Aurébède 2005

Aurébède 2005



Durant le camp 2005 sur le Capéran, deux jours ont été consacré à ce gouffre situé à la limite W du lapiaz de l'Amoulat. En voici le déroulement.


Ce sont Mosa et Jack qui auront ce mercredi 24 août l'honneur de pénétrer dans cette cavité qui était à notre programme depuis tant d'année.


Première étape au départ du camp de base du Capéran : le col de Ger... 300 m de dénivelé qu'ils sont contents d'atteindre à l'ombre de la face W du Ger. Décidemment, quel contraste avec la météo exécrable qui nous a paralysé les jours passés! Les salopettes et baudriers enfilés, les sacs conditionnés avec le mato en dépôt là-haut, le premier puits est rapidement descendu (AN sur bequet rocheux, le vénérable spit en place étant HS). A -5, la vision sur l'ancestral dépôt de matériel de camp n'est pas du plus bel effet. Des lambeaux de bâches sont autant de stalagtites dégoulinantes et souillées par la rouille des mâts et autres ustensiles inutilisables.

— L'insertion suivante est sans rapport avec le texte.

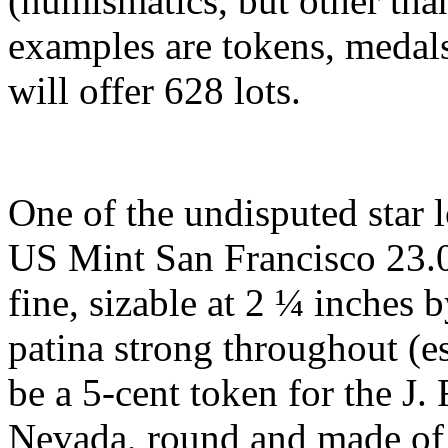
(numismatics, but other th
examples are tokens, medals
will offer 628 lots.
One of the undisputed star 
US Mint San Francisco 23.0
fine, sizable at 2 ¼ inches 
patina strong throughout (e
be a 5-cent token for the J.
Nevada, round and made of 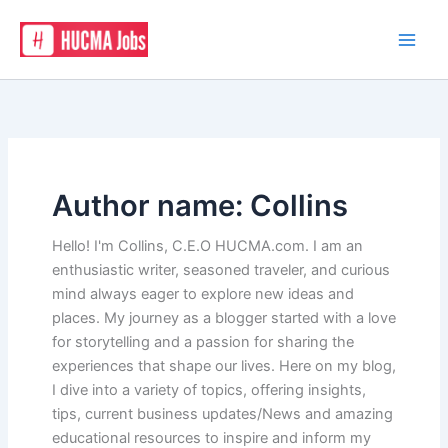
Skip
to
content
Author name: Collins
Hello! I'm Collins, C.E.O HUCMA.com. I am an
enthusiastic writer, seasoned traveler, and curious
mind always eager to explore new ideas and
places. My journey as a blogger started with a love
for storytelling and a passion for sharing the
experiences that shape our lives. Here on my blog,
I dive into a variety of topics, offering insights,
tips, current business updates/News and amazing
educational resources to inspire and inform my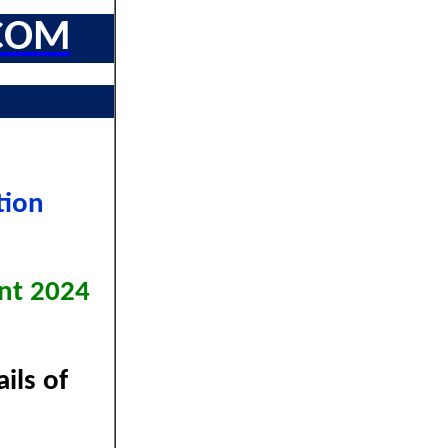
COM
tion
nt 2024
ils of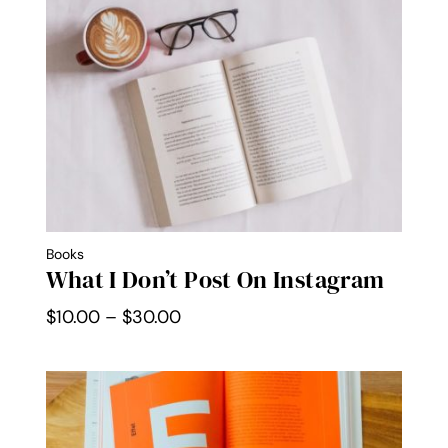
through
$30.00
Books
What I Don’t Post On Instagram
Price
$
10.00
–
$
30.00
range:
$10.00
through
$30.00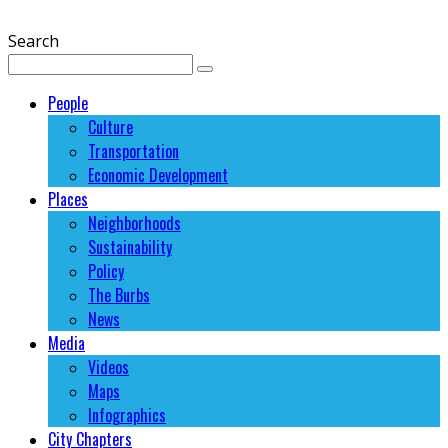
Search
People
Culture
Transportation
Economic Development
Places
Neighborhoods
Sustainability
Policy
The Burbs
News
Media
Videos
Maps
Infographics
City Chapters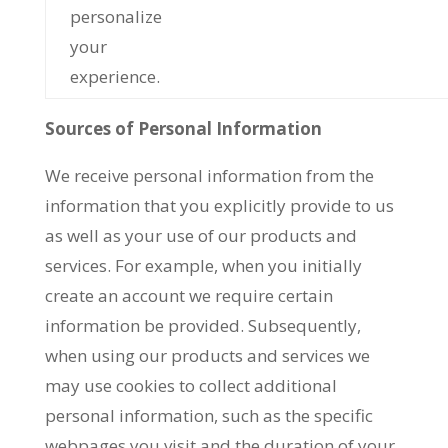
personalize
your
experience.
Sources of Personal Information
We receive personal information from the
information that you explicitly provide to us
as well as your use of our products and
services. For example, when you initially
create an account we require certain
information be provided. Subsequently,
when using our products and services we
may use cookies to collect additional
personal information, such as the specific
webpages you visit and the duration of your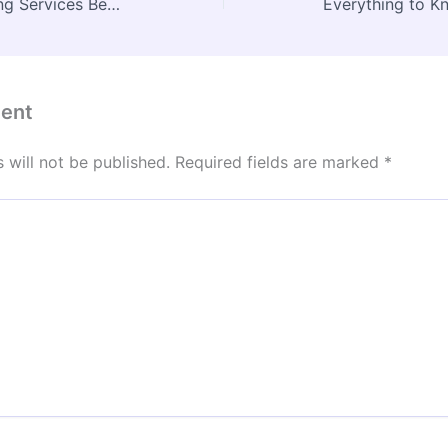
Why Commercial Roofing Services Benefit From Local Roof Waterproofing Services – New England Roofing Contractor News
ent
 will not be published.
Required fields are marked
*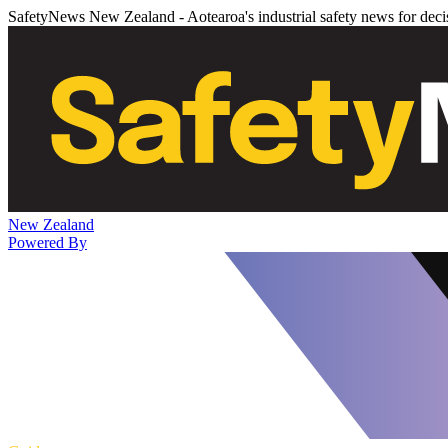
SafetyNews New Zealand - Aotearoa's industrial safety news for dec
New Zealand
Powered By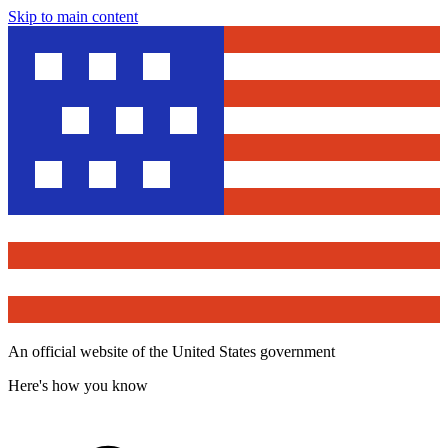
Skip to main content
An official website of the United States government
Here's how you know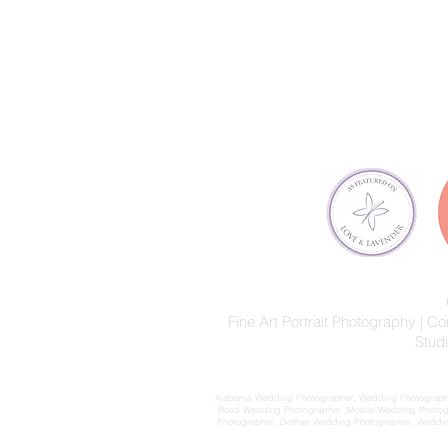
Fine Art Portrait Photography |
Stud
Alabama Wedding Photographer, Wedding Photographer
Road Wedding Photographer, Mobile Wedding Photog
Photographer, Dothan Wedding Photographer, Wedding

Première terrasse, premiers frottements. La foreuse entre sans tarder en action pour planter le premier d'une longue série de spits. Rappelons que les dernières explorations de l'Aurébède datent de 1971 et qu'à l'époque, l'usage de l'échelle était toujours de rigueur. La vision et la conception de l'équipement des obstacles verticaux étaient donc bien différentes. Et le matériel personnel n'était pas celui que nous connaissons aujourd'hui. Mais ça n'avait pas empêché les gaillards du SCP d'atteindre -487 m ! Qelques récits croustillants témoignent de leur ardeur et de leur tenacité.

Au bas du ressaut de quelques mètres fait suite une galerie très déclive et ébouleuse. Un petit bout de corde d'assurance s'impose. Un coude, une marge à surmonter et c'est un beau grand puits qui se présente. A partir d'ici, subsistent d'anciennes plaquettes en acier bien corrodé et des chevilles de 10mm de diamètre. Trois nouveaux spits et un coinceur sont placés pour s'écarter des éboulis menaçants et effectuer à l'aide d'une déviation un plein pot.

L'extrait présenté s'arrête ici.